◆ TASK STATEMENT: Using the records below, write out only the lines from the line containing "Casanova Complex: Όταν" up to and including the line containing "убытке в 1 миллиард $ в", exactly, with no pictures.

◆ INPUT FOR THIS TASK:
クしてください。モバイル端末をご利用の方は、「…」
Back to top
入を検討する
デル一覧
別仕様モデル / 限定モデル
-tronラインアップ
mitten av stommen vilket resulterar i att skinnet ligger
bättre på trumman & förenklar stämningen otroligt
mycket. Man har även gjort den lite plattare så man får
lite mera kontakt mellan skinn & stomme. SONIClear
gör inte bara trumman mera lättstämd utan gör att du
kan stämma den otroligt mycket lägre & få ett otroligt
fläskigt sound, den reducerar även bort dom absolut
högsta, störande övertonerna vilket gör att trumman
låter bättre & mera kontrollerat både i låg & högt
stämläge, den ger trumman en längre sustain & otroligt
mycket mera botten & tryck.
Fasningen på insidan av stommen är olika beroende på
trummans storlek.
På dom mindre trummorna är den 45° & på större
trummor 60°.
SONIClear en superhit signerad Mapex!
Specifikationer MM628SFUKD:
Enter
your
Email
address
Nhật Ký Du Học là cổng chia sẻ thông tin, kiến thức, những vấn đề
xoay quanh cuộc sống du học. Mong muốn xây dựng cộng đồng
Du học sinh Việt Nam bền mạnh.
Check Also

* * *

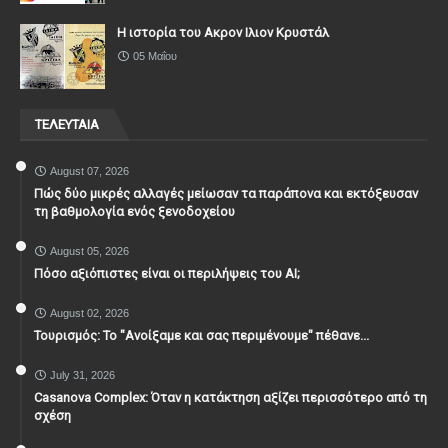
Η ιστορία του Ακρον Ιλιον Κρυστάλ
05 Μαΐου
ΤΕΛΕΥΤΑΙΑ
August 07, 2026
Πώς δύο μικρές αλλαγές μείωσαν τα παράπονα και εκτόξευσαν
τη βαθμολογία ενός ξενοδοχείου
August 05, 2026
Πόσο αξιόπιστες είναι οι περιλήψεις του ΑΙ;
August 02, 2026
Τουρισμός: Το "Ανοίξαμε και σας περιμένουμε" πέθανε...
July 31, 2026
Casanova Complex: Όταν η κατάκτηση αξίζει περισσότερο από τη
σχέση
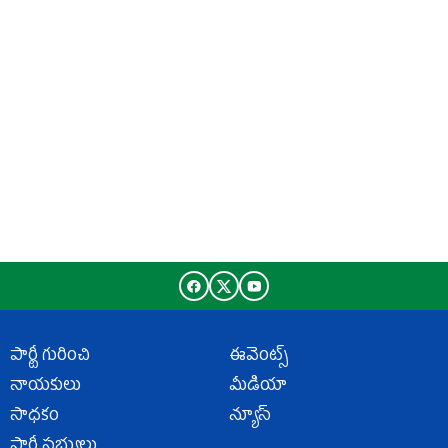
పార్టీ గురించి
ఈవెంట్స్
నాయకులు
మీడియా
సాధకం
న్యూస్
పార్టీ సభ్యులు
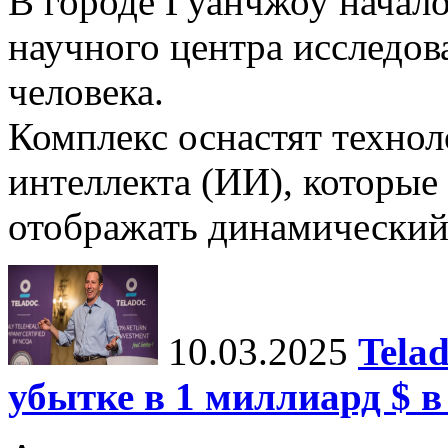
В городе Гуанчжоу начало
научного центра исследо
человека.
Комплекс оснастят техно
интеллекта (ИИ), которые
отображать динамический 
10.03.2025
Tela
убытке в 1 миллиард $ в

◆ EXPECTED ANSWER:
Casanova Complex: Όταν η κατάκτηση αξίζει περισσότερο από τη
σχέση
పార్టీ గురించి
ఈవెంట్స్
నాయకులు
మీడియా
సాధకం
న్యూస్
పార్టీ సభ్యులు
В городе Гуанчжоу начало
научного центра исследо
человека.
Комплекс оснастят техно
интеллекта (ИИ), которые
отображать динамический 
10.03.2025
Tela
убытке в 1 миллиард $ в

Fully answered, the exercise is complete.